Should the US Sell Nuclear Technology to India? – Part I

When India voted alongside the US in a recent IAEA Board resolution targeting Iran’s nuclear policies, governments around the world were stunned. It signaled that India had overturned its history of “non-alignment” and closed ranks with US foreign policy interests. The July 18 agreement between the US and India for the transfer of US nuclear technology and equipment – that preceded India’s policy switch – has, since then, triggered a bitter debate both in New Delhi and Washington. Many Congressional critics maintain that the Indo-US deal threatens to undermine the entire global non-proliferation regime. The deal sparked controversy, particularly since India, unlike Iran, has not signed the Nonproliferation Treaty . Others have argued that the agreement would encourage India’s responsible behavior as a nuclear power while enhancing US strategic interest.
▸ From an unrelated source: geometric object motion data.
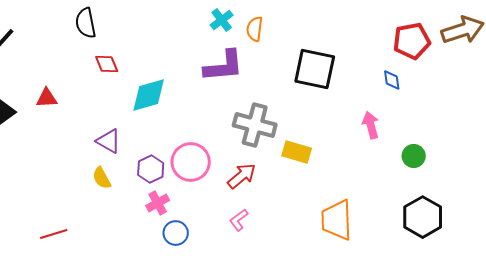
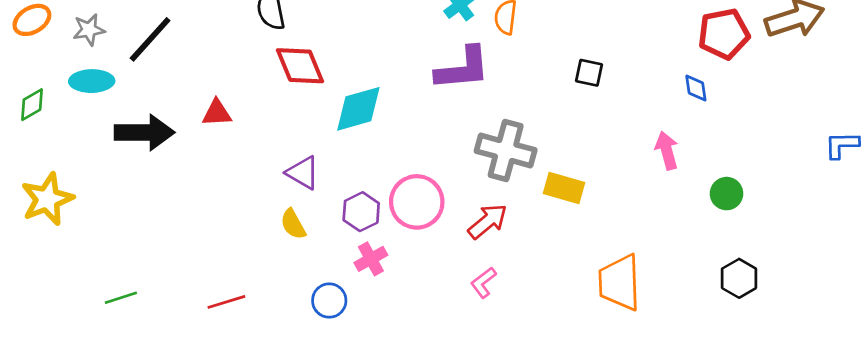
red diamond: (107, 64) -> (300, 66), size x1.5
black square: (315, 69) -> (589, 73), size x0.5
black hexagon: (423, 217) -> (739, 278), size x0.7
blue circle: (176, 233) -> (329, 301), moved

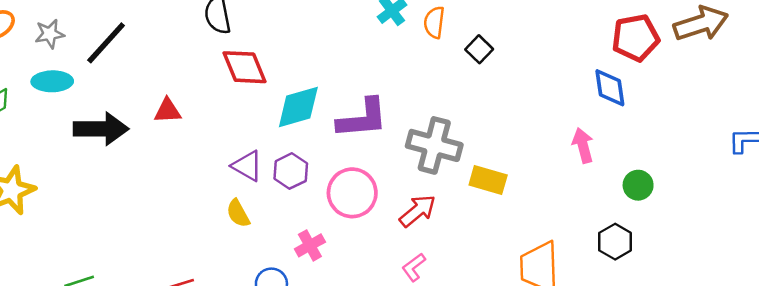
purple L-shape: (463, 69) -> (362, 119), moved
black square: (589, 73) -> (479, 49), moved, turned 32
blue diamond: (696, 88) -> (610, 88), size x1.5
purple hexagon: (361, 212) -> (291, 171), moved
black hexagon: (739, 278) -> (615, 242), moved

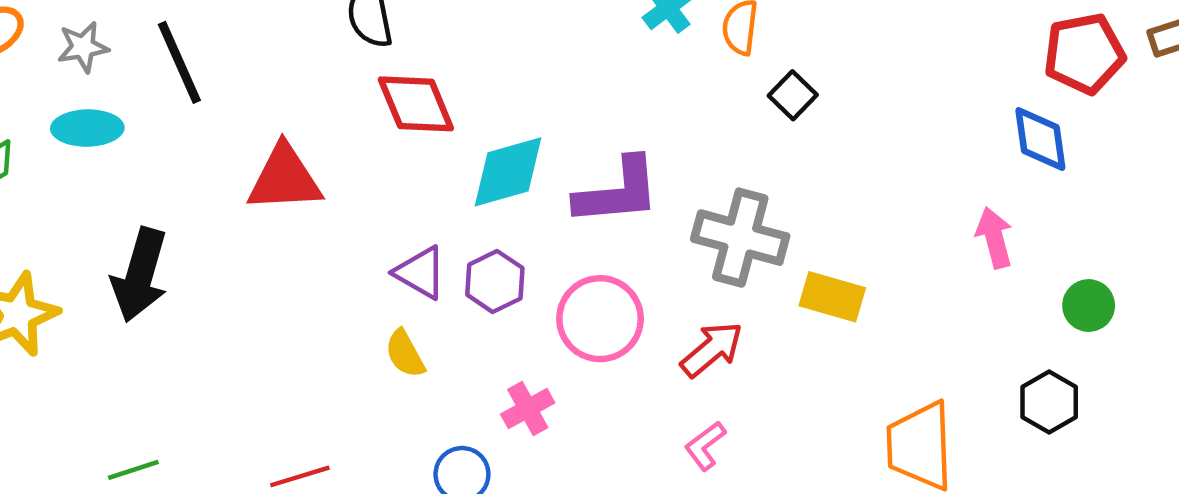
black line: (106, 43) -> (179, 62), turned -66
black square: (479, 49) -> (793, 95), moved
red triangle: (168, 111) -> (285, 178), size x1.6
black arrow: (101, 129) -> (140, 275), moved, turned 106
In the first of our two part series, Robert Einhorn, a Senior Adviser at the Center for International and Strategic Studies and former Assistant Secretary of State for Nonproliferation, points to ill consequences of the US policy. Einhorn insists that the American willingness to cooperate on nuclear matters with a state not party to the NPT, based on its commitment to being a responsible nuclear power, signals a “radical departure” from global norms, weakening the entire system of nonproliferation. Yet, he says, a few measures may limit the collateral damage done by the bilateral deal. If India, for example, agrees to freeze production of fissile materials and maintain its tough stance vis-à-vis Iran, some of the deal’s harm may be undone. – YaleGlobal.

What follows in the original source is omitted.